7. En l'espèce, M. B C est arrivé en France le 17 mai 2010, soit depuis plus de treize années à la date de la décision attaquée et se prévaut de la présence de sa fille, de nationalité française, et des liens entretenus avec celle-ci. Il ressort des pièces du dossier, et en particulier du jugement du juge aux affaires familiales précité, que le requérant exerce en commun l'autorité parentale avec la mère de sa fille, dont il est divorcé, qu'il bénéficie d'un droit de visite et d'hébergement tous les quinze jours ainsi que la moitié des vacances scolaires et qu'il est tenu de verser la somme de 150 euros au titre de la contribution à l'entretien et à l'éducation de sa fille. Toutefois, M. B C n'établit pas verser cette contribution à la mère de sa fille, ni participer à son entretien et son éducation, ni entretenir des liens avec elle. Le requérant ne fait état d'aucun autre lien privé ou familial d'une particulière intensité sur le territoire français. S'il produit un certificat de travail en qualité de chaudronnier entre 2013 et 2018, et plusieurs contrats d'intérim entre 2021 et 2022, il est sans activité professionnelle au jour de la décision attaquée et ne justifie pas d'une intégration sociale et professionnelle particulière. Il n'établit pas être dépourvu d'attaches familiales dans son pays d'origine, où il a vécu jusqu'à l'âge de 16 ans. Par suite, le préfet de la Loire n'a pas, en prenant la décision en litige, porté une atteinte disproportionnée au droit du requérant au respect de sa vie privée et familiale. Le moyen tiré de la méconnaissance des stipulations de l'article 8 de la convention européenne de sauvegarde des droits de l'homme et des libertés fondamentales doit être écarté. Pour les mêmes motifs, la décision en litige n'est pas entachée d'erreur manifeste d'appréciation de ses conséquences sur la situation personnelle de l'intéressé.

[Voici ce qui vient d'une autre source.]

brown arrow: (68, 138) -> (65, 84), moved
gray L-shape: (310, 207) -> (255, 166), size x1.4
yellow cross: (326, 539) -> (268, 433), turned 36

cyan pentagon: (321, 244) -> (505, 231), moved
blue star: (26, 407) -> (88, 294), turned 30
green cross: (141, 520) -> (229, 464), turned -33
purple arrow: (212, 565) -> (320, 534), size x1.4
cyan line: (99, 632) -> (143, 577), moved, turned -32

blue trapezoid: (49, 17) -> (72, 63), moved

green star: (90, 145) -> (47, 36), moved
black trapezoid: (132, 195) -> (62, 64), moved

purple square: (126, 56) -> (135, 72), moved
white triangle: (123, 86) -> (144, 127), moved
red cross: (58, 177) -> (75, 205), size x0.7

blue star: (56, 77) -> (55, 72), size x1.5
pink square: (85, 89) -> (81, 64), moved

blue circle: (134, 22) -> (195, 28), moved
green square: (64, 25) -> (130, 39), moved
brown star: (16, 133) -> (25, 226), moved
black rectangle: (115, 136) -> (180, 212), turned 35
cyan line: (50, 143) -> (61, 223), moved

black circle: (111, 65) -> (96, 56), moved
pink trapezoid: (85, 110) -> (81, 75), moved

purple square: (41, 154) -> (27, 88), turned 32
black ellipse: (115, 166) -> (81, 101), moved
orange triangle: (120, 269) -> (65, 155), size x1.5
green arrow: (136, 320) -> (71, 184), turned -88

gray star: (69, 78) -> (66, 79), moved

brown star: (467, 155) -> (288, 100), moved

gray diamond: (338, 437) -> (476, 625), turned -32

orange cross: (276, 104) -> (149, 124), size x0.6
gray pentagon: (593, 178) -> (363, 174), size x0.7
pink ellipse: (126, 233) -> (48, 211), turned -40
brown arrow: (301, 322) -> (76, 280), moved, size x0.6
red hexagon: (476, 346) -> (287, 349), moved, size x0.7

8. En cinquième lieu, aux termes du paragraphe 1 de l'article 3 de la convention internationale relative aux droits de l'enfant : " Dans toutes les décisions qui concernent les enfants, qu'elles soient le fait d'institutions publiques ou privées de protection sociale, des tribunaux, des autorités administratives ou des organes législatifs, l'intérêt supérieur de l'enfant doit être une considération primordiale ". Il résulte de ces stipulations, qui peuvent être utilement invoquées à l'appui d'un recours pour excès de pouvoir, que, dans l'exercice de son pouvoir d'appréciation, l'autorité administrative doit accorder une attention primordiale à l'intérêt supérieur des enfants dans toutes les décisions les concernant.
9. La décision attaquée n'a ni pour objet ni pour effet de séparer M. B C de sa fille qui demeure en France. Le moyen tiré de la méconnaissance des stipulations du point 1 de l'article 3 de la convention internationale relative aux droits de l'enfant doit, par suite, être écarté.

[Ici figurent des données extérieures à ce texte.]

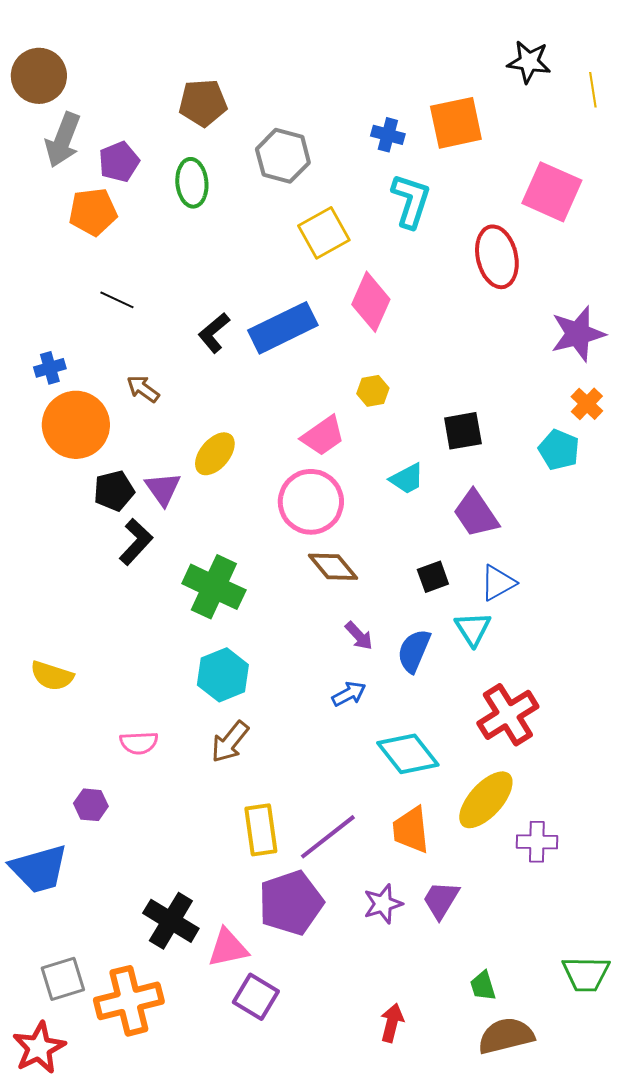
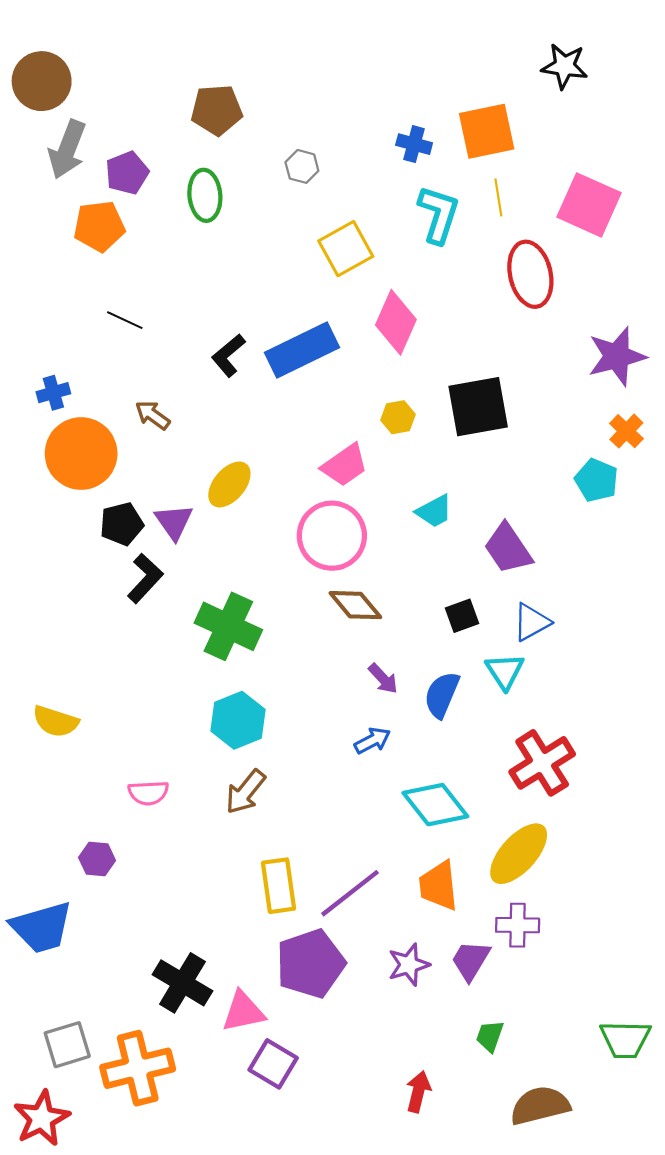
yellow line: (593, 90) -> (498, 197), moved
gray hexagon: (283, 156) -> (302, 166), size x0.6
black square: (463, 431) -> (478, 407), moved, size x1.5
purple cross: (537, 842) -> (518, 925), moved
green trapezoid: (483, 986) -> (490, 1036), moved, turned 36

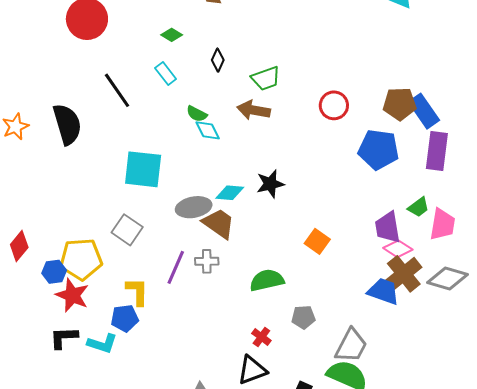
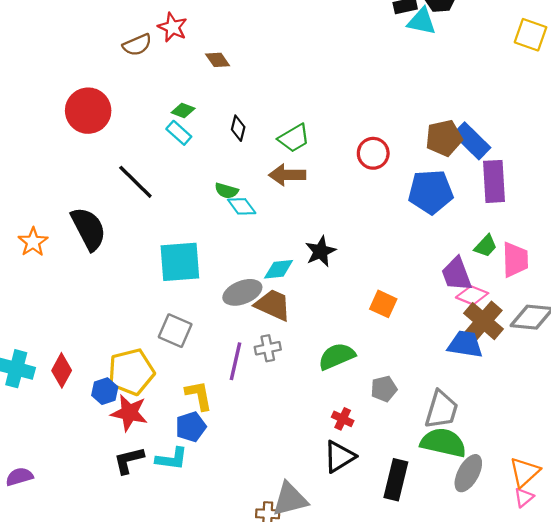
cyan rectangle: (166, 73) -> (179, 133), moved

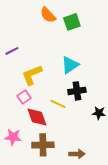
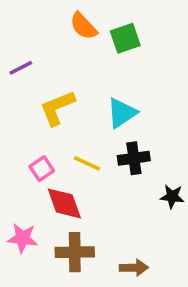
purple line: (12, 51) -> (21, 68), moved
yellow L-shape: (32, 75) -> (57, 108), moved
yellow line: (58, 104) -> (87, 163), moved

10. Il résulte de ce qui précède que M. B C n'est pas fondé à soutenir que la décision du 28 août 2023 du préfet de la Loire est entachée d'illégalité et à en demander l'annulation. Dès lors, ses conclusions à fin d'annulation ainsi que, par voie de conséquence, ses conclusions aux fins d'injonction et d'astreinte et celles tendant à la mise en œuvre des dispositions combinées de l'article L. 761-1 du code de justice administrative et de l'article 37 de la loi du 10 juillet 1991 doivent être rejetées.
D E C I D E :
Article 1er : La requête de M. B C est rejetée.
Article 2 : Le présent jugement sera notifié à M. A B C et au préfet de la Loire.
Délibéré après l'audience du 31 janvier 2025, à laquelle siégeaient :
Mme Dèche, présidente,
Mme Journoud, conseillère,
Mme Pouyet, conseillère.
Rendu public par mise à disposition au greffe le 14 février 2025.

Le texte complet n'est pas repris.